In [1]:
# Load and activate the SQL extension to allow us to execute SQL in a Jupyter notebook. 
# If you get an error here, make sure that mysql and pymysql are installed correctly. 

%load_ext sql

In [2]:
# Establish a connection to the local database using the '%sql' magic command.
# Replace 'password' with our connection password and `db_name` with our database name. 
# If you get an error here, please make sure the database name or password is correct.

%sql mysql+pymysql://root:ofge@localhost:3306/united_nations

## Exercise
We can use the following command to check the data types of all the columns in our table.

In [6]:
%%sql

SHOW
    COLUMNS
FROM
    united_nations.Access_to_Basic_Services

 * mysql+pymysql://root:***@localhost:3306/united_nations
10 rows affected.


Field,Type,Null,Key,Default,Extra
Region,varchar(32),YES,,,
Sub_region,varchar(25),YES,,,
Country_name,varchar(37),NO,,,
Time_period,int,NO,,,
Pct_managed_drinking_water_services,"decimal(5,2)",YES,,,
Pct_managed_sanitation_services,"decimal(5,2)",YES,,,
Est_population_in_millions,"decimal(11,6)",YES,,,
Est_gdp_in_billions,"decimal(8,2)",YES,,,
Land_area,"decimal(10,2)",YES,,,
Pct_unemployment,"decimal(5,2)",YES,,,


We can see that the column values are in their respective data types, that is, VARCHAR for Country_name, INT for Time_period, and DECIMAL for the estimated population.

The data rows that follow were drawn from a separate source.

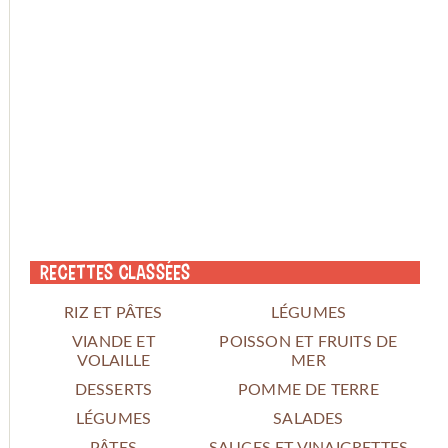
Recettes classées
RIZ ET PÂTES
LÉGUMES
VIANDE ET
POISSON ET FRUITS DE
VOLAILLE
MER
DESSERTS
POMME DE TERRE
LÉGUMES
SALADES
PÂTES
SAUCES ET VINAIGRETTES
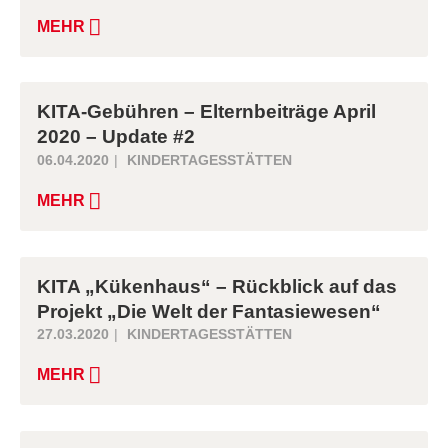
MEHR
KITA-Gebühren – Elternbeiträge April
2020 – Update #2
06.04.2020
KINDERTAGESSTÄTTEN
MEHR
KITA „Kükenhaus“ – Rückblick auf das
Projekt „Die Welt der Fantasiewesen“
27.03.2020
KINDERTAGESSTÄTTEN
MEHR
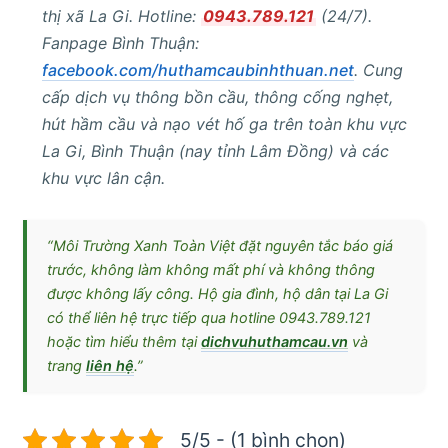
thị xã La Gi. Hotline:
0943.789.121
(24/7).
Fanpage Bình Thuận:
facebook.com/huthamcaubinhthuan.net
. Cung
cấp dịch vụ thông bồn cầu, thông cống nghẹt,
hút hầm cầu và nạo vét hố ga trên toàn khu vực
La Gi, Bình Thuận (nay tỉnh Lâm Đồng) và các
khu vực lân cận.
“Môi Trường Xanh Toàn Việt đặt nguyên tắc báo giá
trước, không làm không mất phí và không thông
được không lấy công. Hộ gia đình, hộ dân tại La Gi
có thể liên hệ trực tiếp qua hotline 0943.789.121
hoặc tìm hiểu thêm tại
dichvuhuthamcau.vn
và
trang
liên hệ
.”
5/5 - (1 bình chọn)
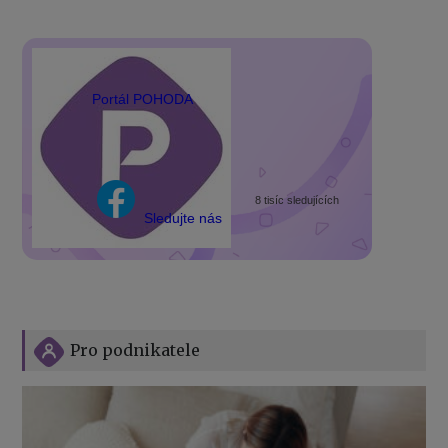
Portál POHODA
8 tisíc sledujících
Sledujte nás
Pro podnikatele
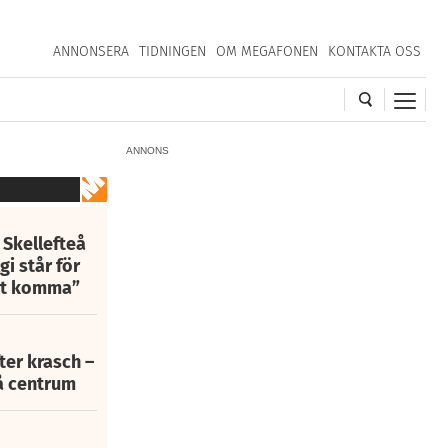
ANNONSERA
TIDNINGEN
OM MEGAFONEN
KONTAKTA OSS
ANNONS
 Skellefteå
i står för
att komma”
fter krasch –
eå centrum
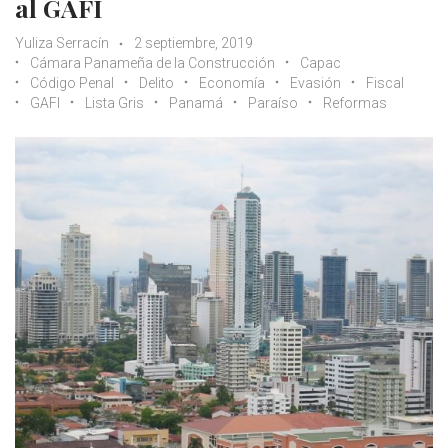
al GAFI
Yuliza Serracín
2 septiembre, 2019
Cámara Panameña de la Construcción
Capac
Código Penal
Delito
Economía
Evasión
Fiscal
GAFI
Lista Gris
Panamá
Paraíso
Reformas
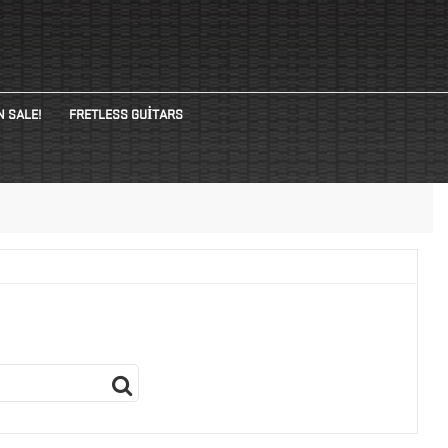
N SALE!
FRETLESS GUITARS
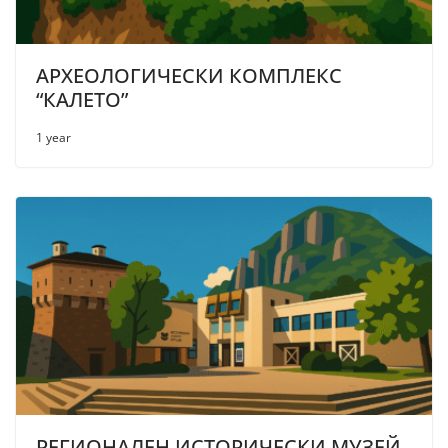
АРХЕОЛОГИЧЕСКИ КОМПЛЕКС
“КАЛЕТО”
1 year
РЕГИОНАЛЕН ИСТОРИЧЕСКИ МУЗЕЙ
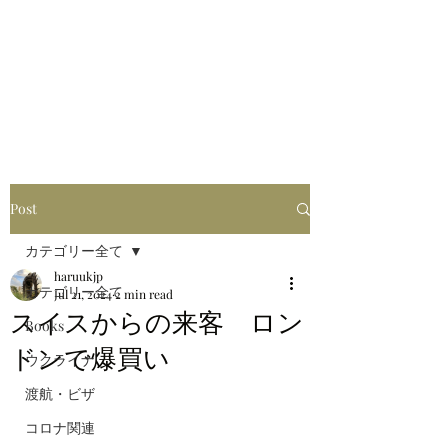
はるブログ
独り歩き浪人の詩
HARU
Post
カテゴリー全て
haruukjp
カテゴリー全て
Jul 21, 2024
2 min read
スイスからの来客 ロン
Books
ドンで爆買い
ウクライナ
渡航・ビザ
コロナ関連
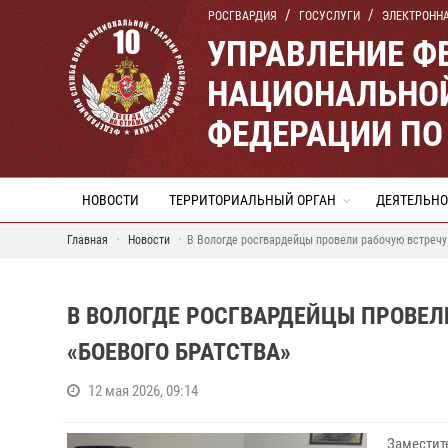
РОСГВАРДИЯ
ГОСУСЛУГИ
ЭЛЕКТРОНН
УПРАВЛЕНИЕ Ф
НАЦИОНАЛЬНОЙ
ФЕДЕРАЦИИ ПО
НОВОСТИ
ТЕРРИТОРИАЛЬНЫЙ ОРГАН
ДЕЯТЕЛЬНО
Главная
Новости
В Вологде росгвардейцы провели рабочую встречу
В ВОЛОГДЕ РОСГВАРДЕЙЦЫ ПРОВЕЛ
«БОЕВОГО БРАТСТВА»
12 мая 2026, 09:14
Заместит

Let us type in the following query which will give us the estimated population for each distinct country, per year.

In [7]:
%%sql

SELECT DISTINCT
    Country_name,
    Time_period,
    Est_population_in_millions
FROM
    united_nations.Access_to_Basic_Services
LIMIT 10;

 * mysql+pymysql://root:***@localhost:3306/united_nations
10 rows affected.


Country_name,Time_period,Est_population_in_millions
Kazakhstan,2015,17.542806
Kazakhstan,2016,17.794055
Kazakhstan,2017,18.037776
Kazakhstan,2018,18.276452
Kazakhstan,2019,18.513673
Kazakhstan,2020,18.755666
Kyrgyzstan,2015,
Kyrgyzstan,2016,
Kyrgyzstan,2017,
Kyrgyzstan,2018,


## 2. Convert to the DECIMAL data type with the preferred scale and precision
We use the CAST function to convert the Estimated population in millions column to the new data type and the results are returned in a new column, Est_population_in_millions_2dp.

In [9]:
%%sql

SELECT DISTINCT
    Country_name,
    Time_period,
    CAST(Est_population_in_millions AS DECIMAL(6,2)) AS Est_population_in_millions_2dp
FROM
    united_nations.Access_to_Basic_Services
LIMIT 20;

 * mysql+pymysql://root:***@localhost:3306/united_nations
20 rows affected.


Country_name,Time_period,Est_population_in_millions_2dp
Kazakhstan,2015,17.54
Kazakhstan,2016,17.79
Kazakhstan,2017,18.04
Kazakhstan,2018,18.28
Kazakhstan,2019,18.51
Kazakhstan,2020,18.76
Kyrgyzstan,2015,
Kyrgyzstan,2016,
Kyrgyzstan,2017,
Kyrgyzstan,2018,